Now this is one fetching Cuban cover. It looks like dessert or afternoon sex. The hot red letters, Rihanna’s intense red hair, the chipped-paint wall of beige-tan with just a touch of mustard, the almost teal-green classic car, the faded green of her outfit…beautiful. I’ll be buying this new issue of Vanity Fair today or tomorrow, and I’ll plop it down on my aged wooden chest in front of my big blue couch, and if recent tradition is any guide I’ll probably never get around to reading it. I always buy it intending to read the whole thing front to back, but somehow I never do.
I’ve been buying Vanity Fair for 30 years now. I can’t precisely pinpoint when I stopped reading it, but sometime within the last couple of years. Mainly because I’m always checking twitter or writing when I sit down at home. I used to read Vanity Fair on coast-to-coast flights but now I spend all my time online, writing or researching column stories.
On top of which the articles have began to seem a little less substantial with more of an emphasis on girly, frothy, fashiony stuff. Or people I can’t stand to look at. I know that I hate the all-fashion issue. I’m not saying VF has become a kind of lah-lah magazine that celebrates (or tries to instill a fascination with) wealth and fashion and loaded people who are spending their money on increasingly peculiar or arcane things.
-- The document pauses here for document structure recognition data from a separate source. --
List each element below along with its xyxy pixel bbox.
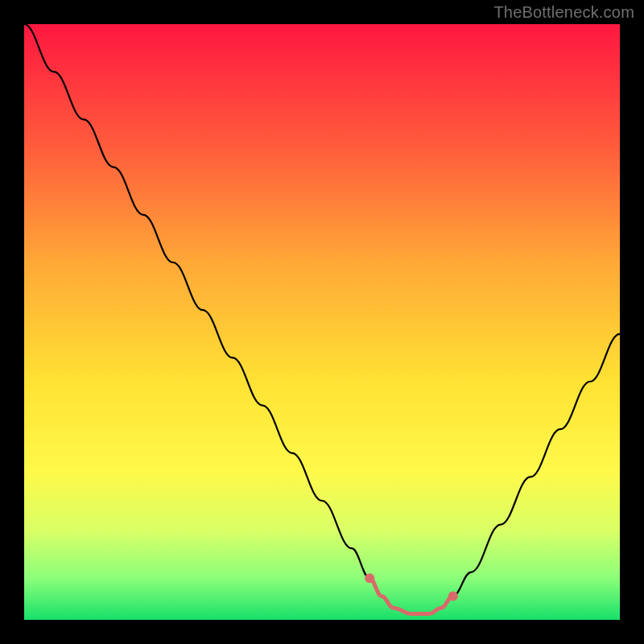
attribution-text: TheBottleneck.com bbox=[493, 3, 634, 22]
optimal-range-segment bbox=[369, 578, 453, 613]
chart-plot-area bbox=[24, 24, 620, 620]
curve-marker bbox=[365, 573, 374, 583]
curve-marker bbox=[448, 591, 458, 601]
chart-overlay bbox=[24, 24, 620, 620]
bottleneck-curve bbox=[24, 24, 620, 614]
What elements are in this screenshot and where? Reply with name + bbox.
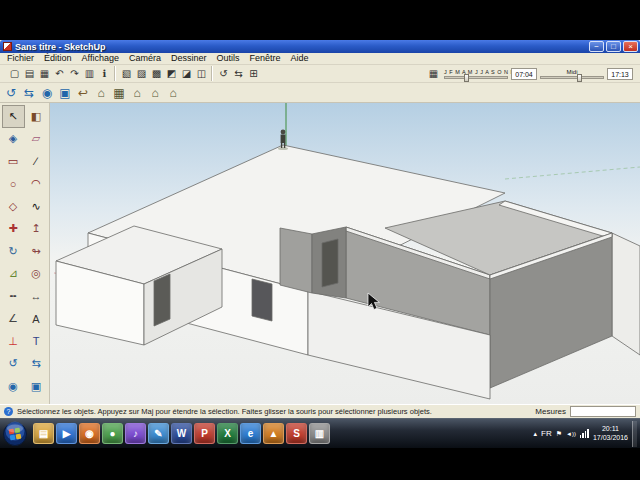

But it feels like it’s kinda going in that direction. More and more jaded crap.
I read the VF website a lot — a helluva lot more than the magazine, I can tell you. I’ve just been online and read Michael Lewis’ profile of Tom Wolfe, and that’s made me want to read another one that might be just as good. (But probably won’t be.) I just know that things aren’t the same. I know there’s a part of me that would like to stop buying the magazine altogether. Maybe that’ll happen someday.